Supplied data:

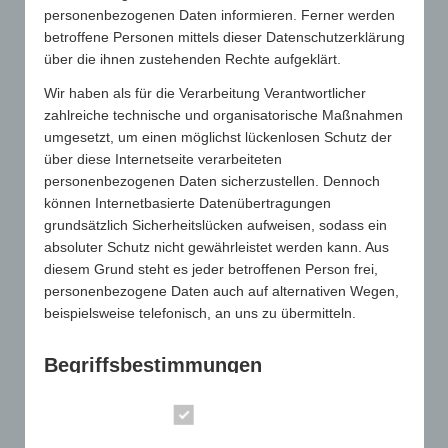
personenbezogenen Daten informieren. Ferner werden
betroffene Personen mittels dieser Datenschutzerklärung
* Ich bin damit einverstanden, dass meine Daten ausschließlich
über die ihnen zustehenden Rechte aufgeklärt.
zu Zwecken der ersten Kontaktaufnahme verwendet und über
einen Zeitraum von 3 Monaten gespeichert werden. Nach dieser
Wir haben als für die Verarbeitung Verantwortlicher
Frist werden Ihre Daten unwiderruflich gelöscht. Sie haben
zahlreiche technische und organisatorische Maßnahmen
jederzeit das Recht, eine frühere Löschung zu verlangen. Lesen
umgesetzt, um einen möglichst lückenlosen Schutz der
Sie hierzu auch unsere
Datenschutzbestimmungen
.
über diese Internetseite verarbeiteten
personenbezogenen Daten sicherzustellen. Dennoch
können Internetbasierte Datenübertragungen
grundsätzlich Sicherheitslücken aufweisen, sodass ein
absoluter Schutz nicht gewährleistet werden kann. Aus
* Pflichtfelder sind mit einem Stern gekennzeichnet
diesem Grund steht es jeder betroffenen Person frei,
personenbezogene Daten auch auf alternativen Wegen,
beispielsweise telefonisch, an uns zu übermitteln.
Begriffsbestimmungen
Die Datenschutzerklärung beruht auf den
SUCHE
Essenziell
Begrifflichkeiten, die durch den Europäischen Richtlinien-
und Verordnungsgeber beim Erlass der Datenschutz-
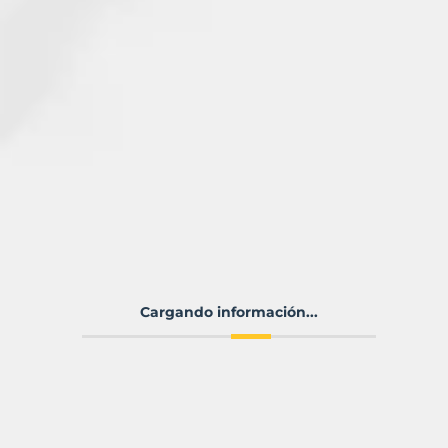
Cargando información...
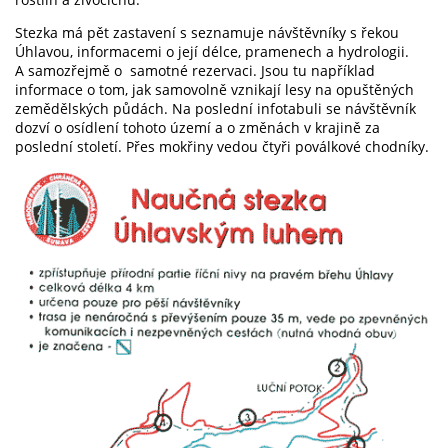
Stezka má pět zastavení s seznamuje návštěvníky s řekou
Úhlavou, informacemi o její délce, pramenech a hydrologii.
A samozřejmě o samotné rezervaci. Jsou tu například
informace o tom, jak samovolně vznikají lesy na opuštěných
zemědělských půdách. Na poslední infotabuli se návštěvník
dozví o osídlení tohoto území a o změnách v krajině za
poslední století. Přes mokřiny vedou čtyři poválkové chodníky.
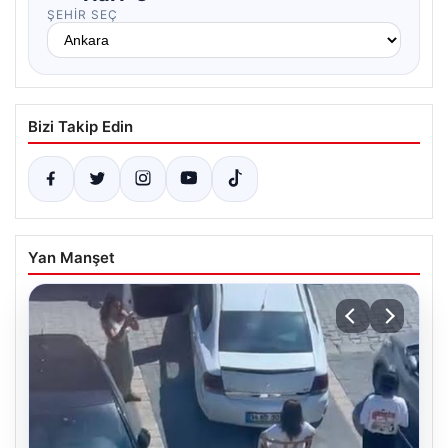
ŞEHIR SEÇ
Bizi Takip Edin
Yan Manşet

---

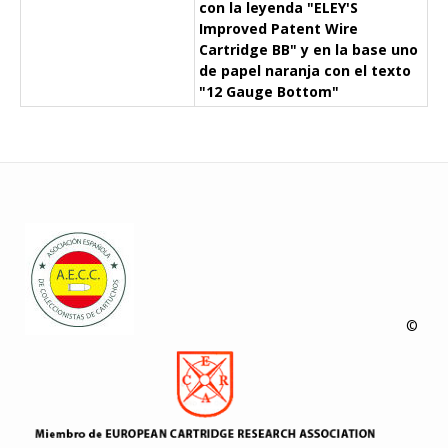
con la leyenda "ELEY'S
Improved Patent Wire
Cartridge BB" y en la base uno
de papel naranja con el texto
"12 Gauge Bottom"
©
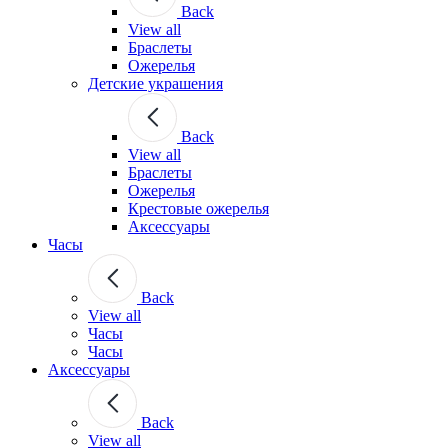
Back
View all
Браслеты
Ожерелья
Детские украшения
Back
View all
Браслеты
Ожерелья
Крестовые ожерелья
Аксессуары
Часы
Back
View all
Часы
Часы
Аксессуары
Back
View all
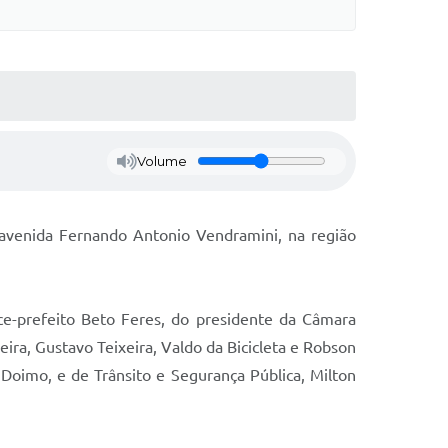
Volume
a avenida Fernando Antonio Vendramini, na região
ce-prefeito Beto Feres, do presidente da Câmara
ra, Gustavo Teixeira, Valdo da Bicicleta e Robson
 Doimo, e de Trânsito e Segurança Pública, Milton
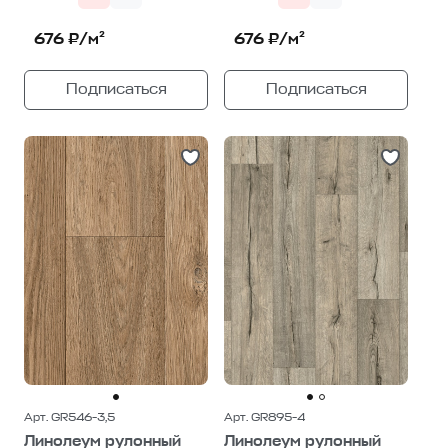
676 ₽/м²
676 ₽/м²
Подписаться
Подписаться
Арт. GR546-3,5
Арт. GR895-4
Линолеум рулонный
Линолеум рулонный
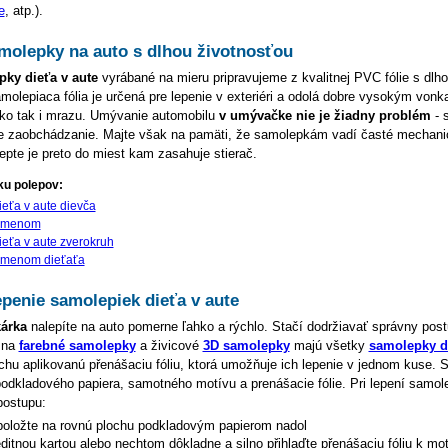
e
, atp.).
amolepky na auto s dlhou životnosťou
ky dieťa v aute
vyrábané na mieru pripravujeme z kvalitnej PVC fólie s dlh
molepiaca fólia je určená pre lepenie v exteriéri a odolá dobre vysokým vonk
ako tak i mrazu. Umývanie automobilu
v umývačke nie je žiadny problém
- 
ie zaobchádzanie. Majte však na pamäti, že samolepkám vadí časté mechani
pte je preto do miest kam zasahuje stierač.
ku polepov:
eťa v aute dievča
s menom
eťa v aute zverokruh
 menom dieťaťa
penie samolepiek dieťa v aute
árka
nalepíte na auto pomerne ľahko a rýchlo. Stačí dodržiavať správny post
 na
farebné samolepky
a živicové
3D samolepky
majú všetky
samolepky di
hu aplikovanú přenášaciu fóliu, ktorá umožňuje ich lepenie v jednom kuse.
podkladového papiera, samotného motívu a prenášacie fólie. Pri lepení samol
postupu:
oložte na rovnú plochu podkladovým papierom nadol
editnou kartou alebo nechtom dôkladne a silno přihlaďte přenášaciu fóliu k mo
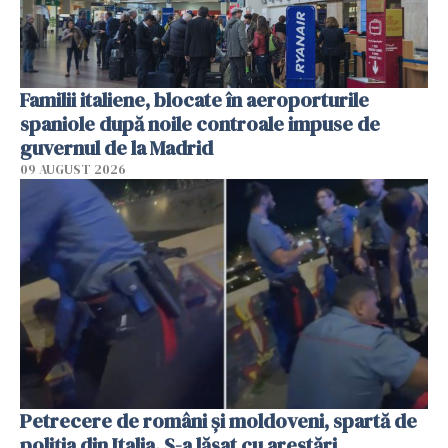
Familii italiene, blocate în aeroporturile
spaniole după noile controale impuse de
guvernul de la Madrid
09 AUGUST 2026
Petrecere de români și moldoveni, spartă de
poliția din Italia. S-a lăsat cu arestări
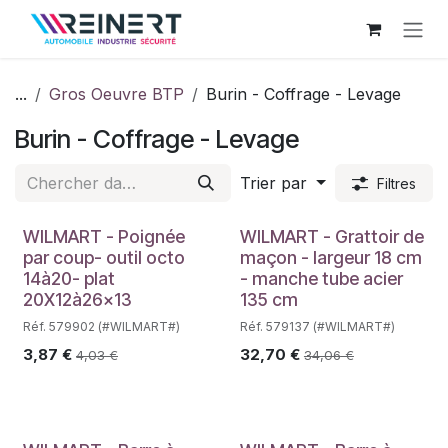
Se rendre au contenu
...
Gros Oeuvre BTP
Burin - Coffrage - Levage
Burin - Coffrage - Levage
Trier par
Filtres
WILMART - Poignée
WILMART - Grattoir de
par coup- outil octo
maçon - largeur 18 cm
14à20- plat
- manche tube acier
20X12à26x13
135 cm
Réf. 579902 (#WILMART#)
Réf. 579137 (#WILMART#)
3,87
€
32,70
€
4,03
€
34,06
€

What is needed: Report every line in the data that holds "werden", copying each one.

Worked solution:
personenbezogenen Daten informieren. Ferner werden
einen Zeitraum von 3 Monaten gespeichert werden. Nach dieser
Frist werden Ihre Daten unwiderruflich gelöscht. Sie haben
absoluter Schutz nicht gewährleistet werden kann. Aus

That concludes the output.